There will be blood
この作品を構成している3つのシステム。
ビジネスシステム、家族システム、宗教システム。
これらのシステムを相互に噛み合わせることで、この作品に鮮明な奥行きと緊張感を生み出している。特に「宗教システム」を構成要素に加えているところが秀逸である。これがなければ、凡百のウェルメイドな作品に過ぎなかったであろう。
そして、この3つのシステムによる構造の中心に据えられているのが、一人の男の「憎悪の蓄積」である。
憎悪は蓄積する。
このメッセージは重い。人は必ずしも幸せになるために生きるのではない。憎悪を「証明」するために生きる人間もいる。そしてそれは、決して珍しいことではない。
長さを感じさせない秀作。一つ不満なのが、最終的に主人公を、狂気に沈めることで物語を決着させたことだ。この決着は、凡庸だ。これだけの優れた素材を集めた作品なら、もっと大きな話が描けたはずだ。どうせなら例えば、彼の興したビジネスが現在に至るまで成長し続け、国を代表する企業として繁栄し、かつ社会貢献などを通じて極めて高いブランドイメージを誇っている、というような物語が欲しかった。しかしこの作品は、ありふれた教訓を決着として選ぶことで、せっかくの素材を無害化してしまったように思う。

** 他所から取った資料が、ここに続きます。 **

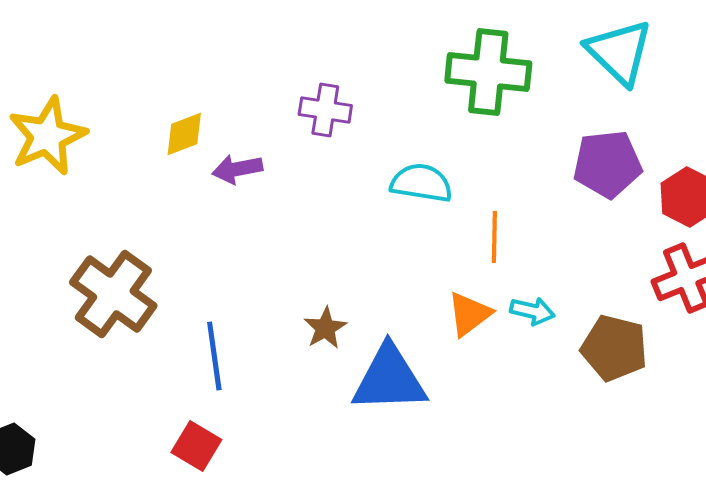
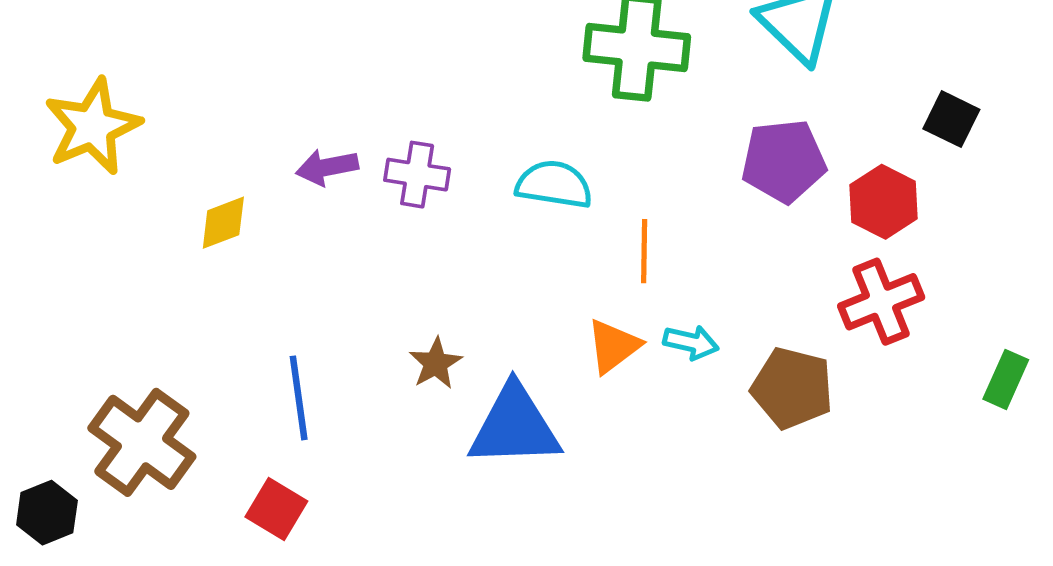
purple cross: (325, 110) -> (417, 175), moved
yellow diamond: (184, 134) -> (223, 223), moved
brown cross: (113, 294) -> (142, 442), moved

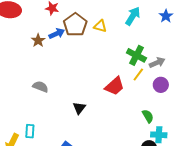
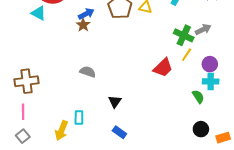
blue arrow: (57, 34) -> (86, 14), moved
gray arrow: (157, 63) -> (203, 29), moved
black triangle: (79, 108) -> (115, 102), moved
cyan cross: (159, 135) -> (211, 81), moved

憎悪・不信・強欲は必ず破綻する、などという「道徳話」は巷にあふれている。しかし私たちが本当に見据えなければならないのは、一皮むけば「憎悪・不信・強欲の膨大な蓄積」であるものが、美しい理念をまとって社会の中で堂々たる地位を占めている現実ではないだろうか。私はそれを、必ずしも忌むべきことだとは感じない。ただ、それが現実なのだろうと思うだけだ。